A Visible Darkness

Written by Michael Gregorio
Review by John R. Vallely

Magistrate Hanno Stiffeniis continues to grapple with his duties as a Prussian official in a land under the heel of Napoleon’s occupation army in the author’s ongoing series. The story is set along Prussia’s bleak Baltic coastline and, after a beginning involving a very surprising journey into public health concerns, it finds Stiffeniis obliged to leave his family to pursue finding the answer to the murder of young girls working in the lucrative amber trade. In doing so, the doggedly determined Prussian is required to deal with his arrogant French masters, chief among whom stand the enemy officer charged with procuring the valuable amber, the no-nonsense Colonel Les Halles. Two more incompatible personalities would be difficult to imagine.
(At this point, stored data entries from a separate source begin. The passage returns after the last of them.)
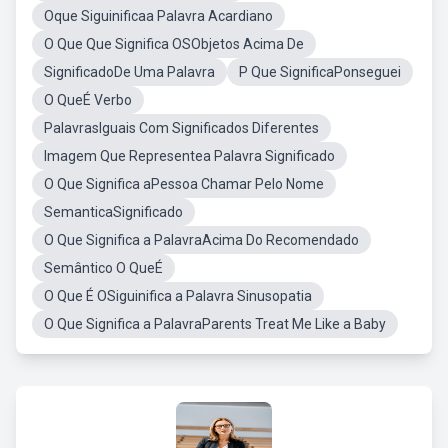
Oque Siguinificaa Palavra Acardiano
O Que Que Significa OSObjetos Acima De
SignificadoDe Uma Palavra
P Que SignificaPonseguei
O QueÉ Verbo
PalavrasIguais Com Significados Diferentes
Imagem Que Representea Palavra Significado
O Que Significa aPessoa Chamar Pelo Nome
SemanticaSignificado
O Que Significa a PalavraAcima Do Recomendado
Semântico O QueÉ
O Que É OSiguinifica a Palavra Sinusopatia
O Que Significa a PalavraParents Treat Me Like a Baby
Stiffeniis investigates in his usual careful manner and discovers corrupt French soldiers, scheming and mistrustful Prussian civilians, and a baffling series of murders that seem to defy this bright student of the great intellectual, Immanuel Kant. Gregorio (the pen name adopted by Michael J. Jacob and Daniela De Gregorio) offers a finely crafted example of a sincere and patriotic man caught between the need to do his duty as a loyal civil servant while simultaneously attempting to keep his growing family safe from danger. His life is further complicated by the accusations of pro-French sympathies of his fellow citizens. While I did find myself confused at times as the plot unwound, I found that copying the central character’s determination to see it through paid off.